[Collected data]
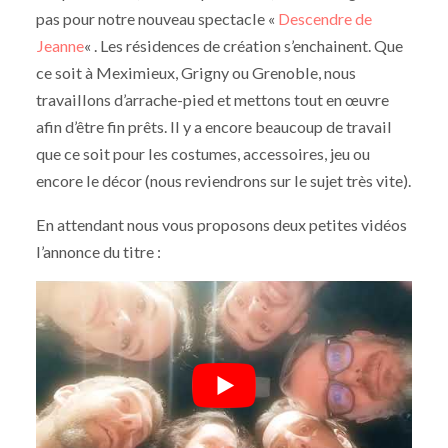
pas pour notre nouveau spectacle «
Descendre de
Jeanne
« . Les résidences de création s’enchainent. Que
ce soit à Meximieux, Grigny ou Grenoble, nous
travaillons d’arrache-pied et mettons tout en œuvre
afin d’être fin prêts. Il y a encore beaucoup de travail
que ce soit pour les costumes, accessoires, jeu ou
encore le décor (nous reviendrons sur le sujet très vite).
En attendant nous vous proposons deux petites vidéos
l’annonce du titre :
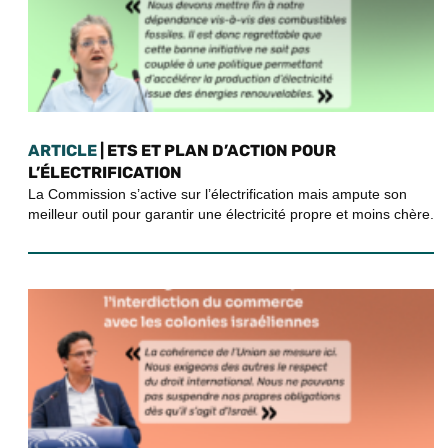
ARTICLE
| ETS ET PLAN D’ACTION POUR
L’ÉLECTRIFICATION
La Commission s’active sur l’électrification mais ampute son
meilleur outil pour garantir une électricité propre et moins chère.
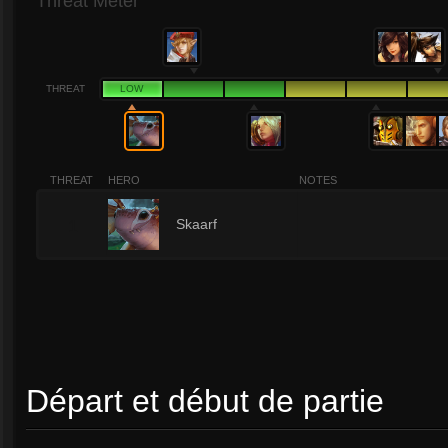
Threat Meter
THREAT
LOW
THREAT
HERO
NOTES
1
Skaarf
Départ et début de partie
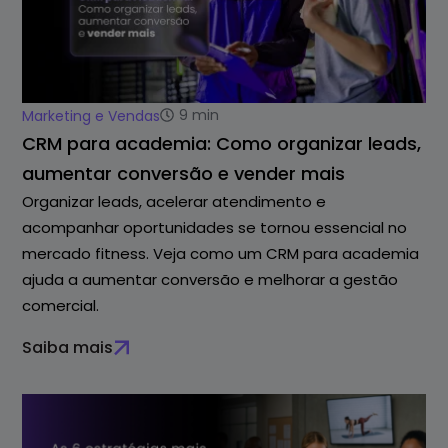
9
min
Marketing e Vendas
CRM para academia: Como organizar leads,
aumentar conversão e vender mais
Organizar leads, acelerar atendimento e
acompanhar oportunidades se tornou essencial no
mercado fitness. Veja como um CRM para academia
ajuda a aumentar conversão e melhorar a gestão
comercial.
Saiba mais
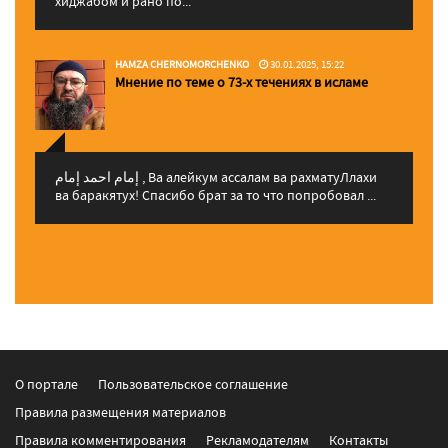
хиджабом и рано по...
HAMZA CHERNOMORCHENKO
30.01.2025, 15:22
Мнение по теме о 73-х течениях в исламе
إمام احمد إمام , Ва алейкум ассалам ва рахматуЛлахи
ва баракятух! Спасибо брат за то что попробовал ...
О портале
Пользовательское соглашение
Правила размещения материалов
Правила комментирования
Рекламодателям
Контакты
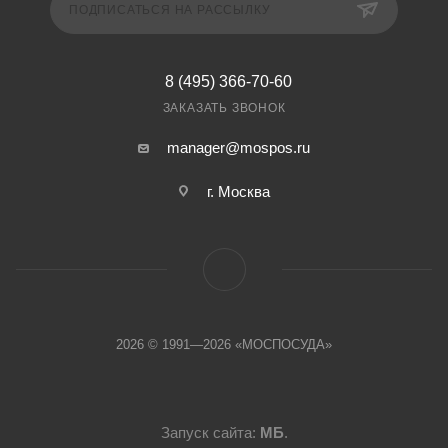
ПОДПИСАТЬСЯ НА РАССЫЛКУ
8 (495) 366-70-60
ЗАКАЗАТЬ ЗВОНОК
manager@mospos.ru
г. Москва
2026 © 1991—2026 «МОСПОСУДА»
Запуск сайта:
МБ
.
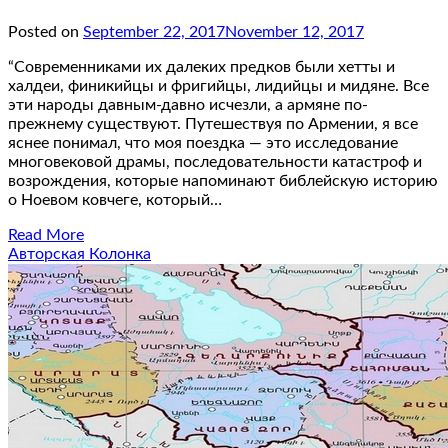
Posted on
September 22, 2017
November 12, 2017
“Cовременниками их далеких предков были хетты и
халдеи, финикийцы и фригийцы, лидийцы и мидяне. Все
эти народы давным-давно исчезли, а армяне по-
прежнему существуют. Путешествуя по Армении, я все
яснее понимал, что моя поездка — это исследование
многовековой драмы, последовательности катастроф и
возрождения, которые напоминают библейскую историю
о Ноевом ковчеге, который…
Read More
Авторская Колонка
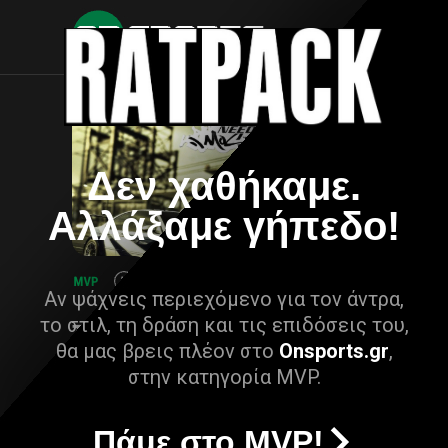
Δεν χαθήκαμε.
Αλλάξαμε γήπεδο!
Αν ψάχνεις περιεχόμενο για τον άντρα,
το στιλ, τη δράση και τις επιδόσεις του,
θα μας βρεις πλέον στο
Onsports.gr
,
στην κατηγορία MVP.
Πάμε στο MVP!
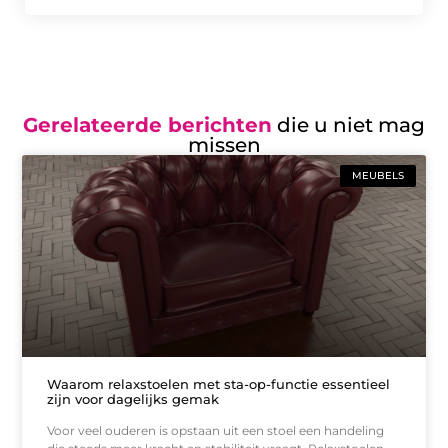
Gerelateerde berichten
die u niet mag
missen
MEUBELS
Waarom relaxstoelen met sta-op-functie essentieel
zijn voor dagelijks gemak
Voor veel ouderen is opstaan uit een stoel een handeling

- **Directions**
Report every line of the data above that contains the string "conversão" by copying it in full.

- **Solution**
aumentar conversão e vender mais
ajuda a aumentar conversão e melhorar a gestão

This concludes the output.